WHAT THE TASK ASKS:
Leave out the pictures and retype everything else in the records below exactly.

*** MATERIAL FOR THIS TASK Section Begins ***

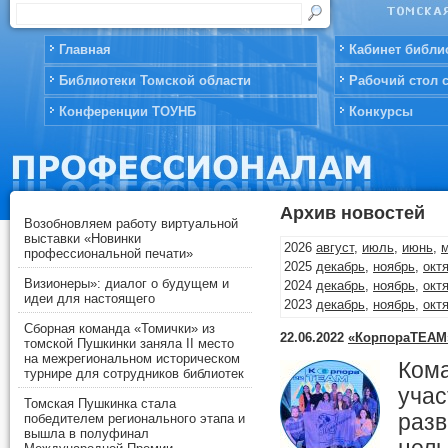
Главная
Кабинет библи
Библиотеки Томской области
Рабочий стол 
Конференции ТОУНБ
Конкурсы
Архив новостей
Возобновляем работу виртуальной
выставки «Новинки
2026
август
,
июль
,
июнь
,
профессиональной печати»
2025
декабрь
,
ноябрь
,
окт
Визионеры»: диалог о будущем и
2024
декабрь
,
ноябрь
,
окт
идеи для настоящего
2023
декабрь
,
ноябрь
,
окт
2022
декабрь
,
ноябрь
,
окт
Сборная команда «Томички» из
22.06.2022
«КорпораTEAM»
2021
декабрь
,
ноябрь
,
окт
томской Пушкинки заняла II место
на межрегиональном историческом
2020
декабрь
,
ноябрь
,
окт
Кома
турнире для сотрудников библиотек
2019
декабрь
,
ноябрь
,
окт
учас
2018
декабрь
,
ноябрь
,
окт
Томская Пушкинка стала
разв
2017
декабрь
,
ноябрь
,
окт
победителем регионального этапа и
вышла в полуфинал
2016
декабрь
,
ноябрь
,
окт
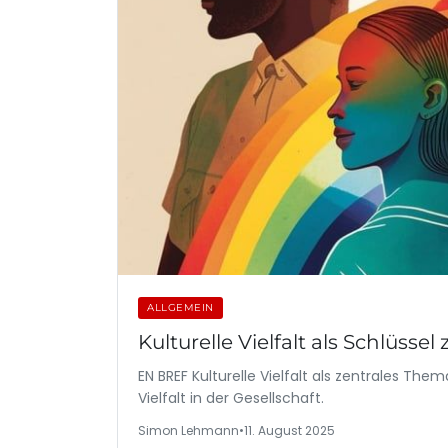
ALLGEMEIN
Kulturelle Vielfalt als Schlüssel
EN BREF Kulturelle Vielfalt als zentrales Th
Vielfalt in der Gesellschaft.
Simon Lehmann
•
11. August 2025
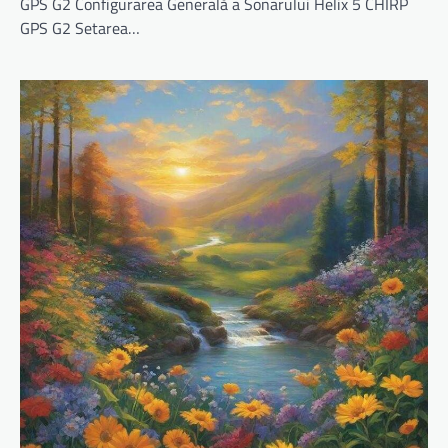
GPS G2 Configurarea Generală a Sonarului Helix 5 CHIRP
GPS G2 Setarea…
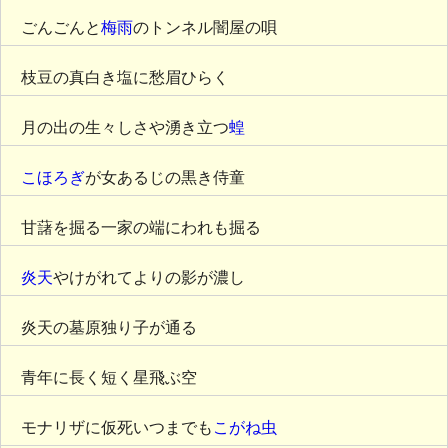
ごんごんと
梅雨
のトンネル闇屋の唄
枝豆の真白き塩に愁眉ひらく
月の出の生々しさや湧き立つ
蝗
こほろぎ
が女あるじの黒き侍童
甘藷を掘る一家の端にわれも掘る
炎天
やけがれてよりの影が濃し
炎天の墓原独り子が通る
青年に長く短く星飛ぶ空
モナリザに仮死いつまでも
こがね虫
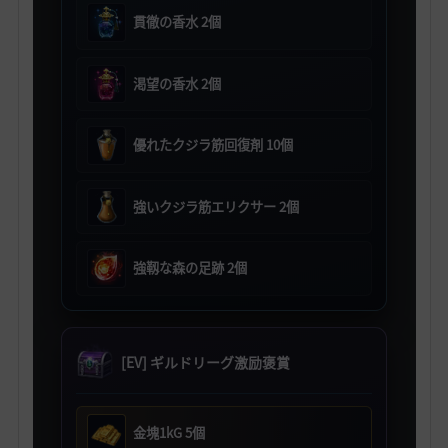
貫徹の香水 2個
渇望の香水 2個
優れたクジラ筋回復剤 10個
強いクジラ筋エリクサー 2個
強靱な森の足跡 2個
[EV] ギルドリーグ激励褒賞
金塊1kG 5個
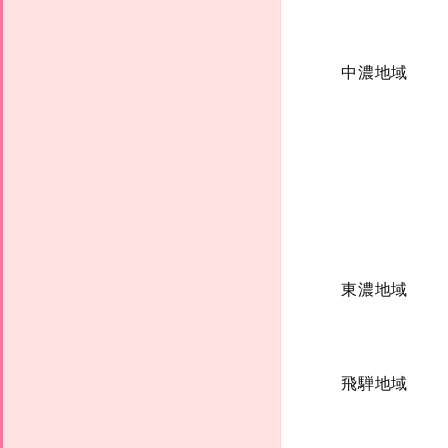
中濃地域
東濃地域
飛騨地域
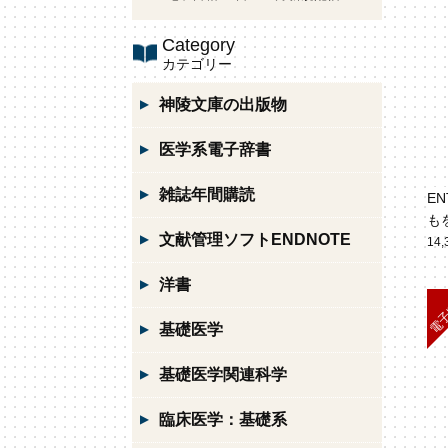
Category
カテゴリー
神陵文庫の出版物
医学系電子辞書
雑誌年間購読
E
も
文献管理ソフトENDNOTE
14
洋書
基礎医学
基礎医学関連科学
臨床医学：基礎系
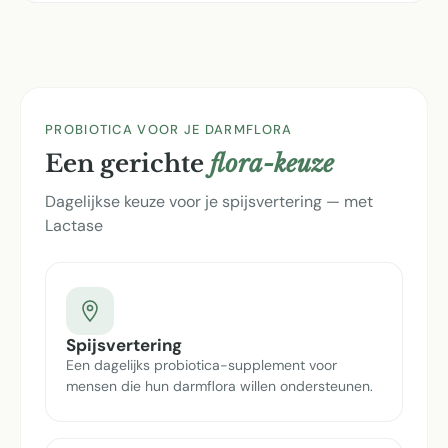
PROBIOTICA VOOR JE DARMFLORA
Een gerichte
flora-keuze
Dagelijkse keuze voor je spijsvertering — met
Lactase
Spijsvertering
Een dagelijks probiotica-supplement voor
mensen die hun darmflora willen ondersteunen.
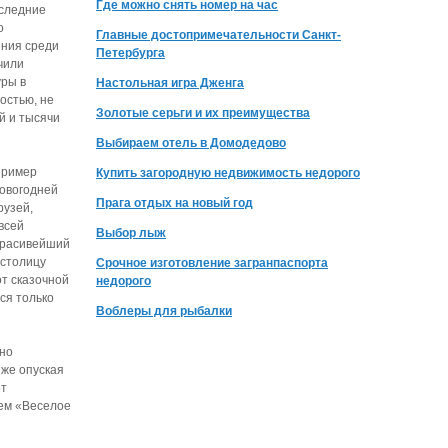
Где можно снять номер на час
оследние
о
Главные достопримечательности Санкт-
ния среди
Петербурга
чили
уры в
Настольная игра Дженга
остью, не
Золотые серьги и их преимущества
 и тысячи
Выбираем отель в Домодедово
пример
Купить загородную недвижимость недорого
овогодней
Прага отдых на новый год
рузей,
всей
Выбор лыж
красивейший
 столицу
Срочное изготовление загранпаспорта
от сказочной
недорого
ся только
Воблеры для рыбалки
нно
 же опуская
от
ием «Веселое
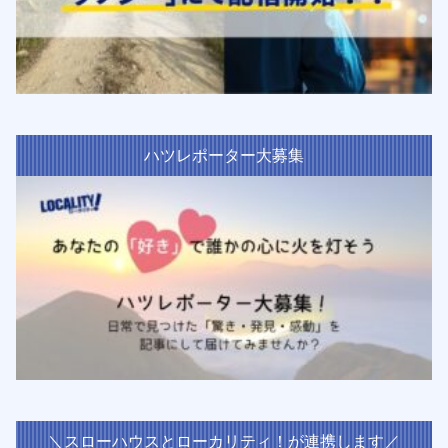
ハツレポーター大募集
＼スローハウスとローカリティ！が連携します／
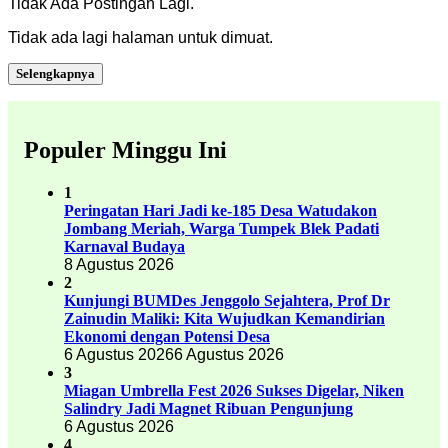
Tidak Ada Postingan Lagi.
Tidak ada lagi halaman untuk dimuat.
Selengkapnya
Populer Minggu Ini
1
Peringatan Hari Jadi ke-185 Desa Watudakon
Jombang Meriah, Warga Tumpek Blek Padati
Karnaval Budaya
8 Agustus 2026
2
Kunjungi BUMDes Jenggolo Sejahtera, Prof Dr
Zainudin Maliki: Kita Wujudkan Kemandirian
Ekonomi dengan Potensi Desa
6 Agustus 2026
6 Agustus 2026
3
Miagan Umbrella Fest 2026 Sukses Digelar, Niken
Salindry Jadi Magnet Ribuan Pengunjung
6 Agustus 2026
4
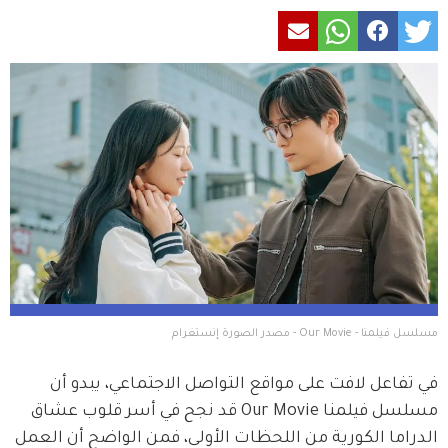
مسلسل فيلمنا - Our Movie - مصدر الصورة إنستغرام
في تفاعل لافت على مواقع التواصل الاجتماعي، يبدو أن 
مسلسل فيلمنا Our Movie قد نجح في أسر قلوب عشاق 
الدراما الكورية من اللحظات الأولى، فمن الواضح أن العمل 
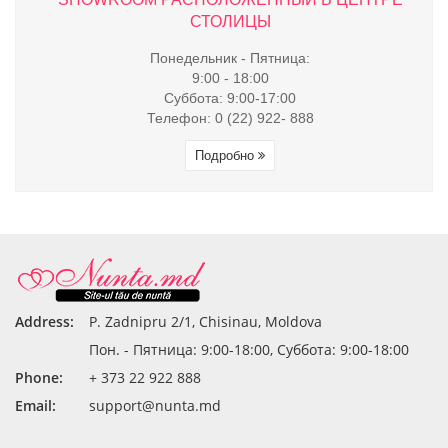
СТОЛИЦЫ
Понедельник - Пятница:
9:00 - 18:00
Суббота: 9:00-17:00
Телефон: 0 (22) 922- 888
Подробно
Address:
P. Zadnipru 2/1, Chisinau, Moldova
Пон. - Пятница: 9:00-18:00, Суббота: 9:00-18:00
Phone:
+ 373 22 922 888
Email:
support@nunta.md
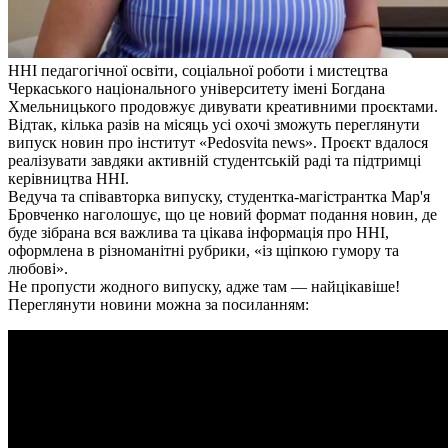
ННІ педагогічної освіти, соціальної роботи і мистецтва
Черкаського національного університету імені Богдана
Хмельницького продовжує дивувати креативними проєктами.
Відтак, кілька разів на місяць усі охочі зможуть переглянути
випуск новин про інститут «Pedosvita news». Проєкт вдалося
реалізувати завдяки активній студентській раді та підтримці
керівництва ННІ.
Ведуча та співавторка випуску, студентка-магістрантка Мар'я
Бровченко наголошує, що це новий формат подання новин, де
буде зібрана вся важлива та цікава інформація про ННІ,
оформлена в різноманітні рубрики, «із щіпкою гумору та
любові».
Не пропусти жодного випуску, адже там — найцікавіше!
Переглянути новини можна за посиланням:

*** MATERIAL FOR THIS TASK Section Ends ***

EXERCISE RESULT:
Главная
Кабинет библи
Библиотеки Томской области
Рабочий стол 
Конференции ТОУНБ
Конкурсы
Архив новостей
Возобновляем работу виртуальной
выставки «Новинки
2026
август
,
июль
,
июнь
,
профессиональной печати»
2025
декабрь
,
ноябрь
,
окт
Визионеры»: диалог о будущем и
2024
декабрь
,
ноябрь
,
окт
идеи для настоящего
2023
декабрь
,
ноябрь
,
окт
2022
декабрь
,
ноябрь
,
окт
Сборная команда «Томички» из
22.06.2022
«КорпораTEAM»
2021
декабрь
,
ноябрь
,
окт
томской Пушкинки заняла II место
на межрегиональном историческом
2020
декабрь
,
ноябрь
,
окт
Кома
турнире для сотрудников библиотек
2019
декабрь
,
ноябрь
,
окт
учас
2018
декабрь
,
ноябрь
,
окт
Томская Пушкинка стала
разв
2017
декабрь
,
ноябрь
,
окт
победителем регионального этапа и
вышла в полуфинал
2016
декабрь
,
ноябрь
,
окт
ALLGEMEIN
Kulturelle Vielfalt als Schlüssel
EN BREF Kulturelle Vielfalt als zentrales Th
Vielfalt in der Gesellschaft.
Simon Lehmann
•
11. August 2025
GPS G2 Configurarea Generală a Sonarului Helix 5 CHIRP
GPS G2 Setarea…
ごんごんと
梅雨
のトンネル闇屋の唄
枝豆の真白き塩に愁眉ひらく
月の出の生々しさや湧き立つ
蝗
こほろぎ
が女あるじの黒き侍童
甘藷を掘る一家の端にわれも掘る
炎天
やけがれてよりの影が濃し
炎天の墓原独り子が通る
青年に長く短く星飛ぶ空
モナリザに仮死いつまでも
こがね虫
貫徹の香水 2個
渇望の香水 2個
優れたクジラ筋回復剤 10個
強いクジラ筋エリクサー 2個
強靱な森の足跡 2個
[EV] ギルドリーグ激励褒賞
金塊1kG 5個
中濃地域
東濃地域
飛騨地域
Category
カテゴリー
神陵文庫の出版物
医学系電子辞書
雑誌年間購読
E
も
文献管理ソフトENDNOTE
14
洋書
基礎医学
基礎医学関連科学
臨床医学：基礎系
PROBIOTICA VOOR JE DARMFLORA
Een gerichte
flora-keuze
Dagelijkse keuze voor je spijsvertering — met
Lactase
Spijsvertering
Een dagelijks probiotica-supplement voor
mensen die hun darmflora willen ondersteunen.
Где можно снять номер на час
оследние
о
Главные достопримечательности Санкт-
ния среди
Петербурга
чили
уры в
Настольная игра Дженга
остью, не
Золотые серьги и их преимущества
 и тысячи
Выбираем отель в Домодедово
пример
Купить загородную недвижимость недорого
овогодней
Прага отдых на новый год
рузей,
всей
Выбор лыж
красивейший
 столицу
Срочное изготовление загранпаспорта
от сказочной
недорого
ся только
Воблеры для рыбалки
нно
 же опуская
от
ием «Веселое
ハツレポーター大募集
＼スローハウスとローカリティ！が連携します／
Tidak Ada Postingan Lagi.
Tidak ada lagi halaman untuk dimuat.
Selengkapnya
Populer Minggu Ini
1
Peringatan Hari Jadi ke-185 Desa Watudakon
Jombang Meriah, Warga Tumpek Blek Padati
Karnaval Budaya
8 Agustus 2026
2
Kunjungi BUMDes Jenggolo Sejahtera, Prof Dr
Zainudin Maliki: Kita Wujudkan Kemandirian
Ekonomi dengan Potensi Desa
6 Agustus 2026
6 Agustus 2026
3
Miagan Umbrella Fest 2026 Sukses Digelar, Niken
Salindry Jadi Magnet Ribuan Pengunjung
6 Agustus 2026
4
مسلسل فيلمنا - Our Movie - مصدر الصورة إنستغرام
في تفاعل لافت على مواقع التواصل الاجتماعي، يبدو أن 
مسلسل فيلمنا Our Movie قد نجح في أسر قلوب عشاق 
الدراما الكورية من اللحظات الأولى، فمن الواضح أن العمل 
СТОЛИЦЫ
Понедельник - Пятница:
9:00 - 18:00
Суббота: 9:00-17:00
Телефон: 0 (22) 922- 888
Подробно
Address:
P. Zadnipru 2/1, Chisinau, Moldova
Пон. - Пятница: 9:00-18:00, Суббота: 9:00-18:00
Phone:
+ 373 22 922 888
Email:
support@nunta.md
ННІ педагогічної освіти, соціальної роботи і мистецтва
Черкаського національного університету імені Богдана
Хмельницького продовжує дивувати креативними проєктами.
Відтак, кілька разів на місяць усі охочі зможуть переглянути
випуск новин про інститут «Pedosvita news». Проєкт вдалося
реалізувати завдяки активній студентській раді та підтримці
керівництва ННІ.
Ведуча та співавторка випуску, студентка-магістрантка Мар'я
Бровченко наголошує, що це новий формат подання новин, де
буде зібрана вся важлива та цікава інформація про ННІ,
оформлена в різноманітні рубрики, «із щіпкою гумору та
любові».
Не пропусти жодного випуску, адже там — найцікавіше!
Переглянути новини можна за посиланням:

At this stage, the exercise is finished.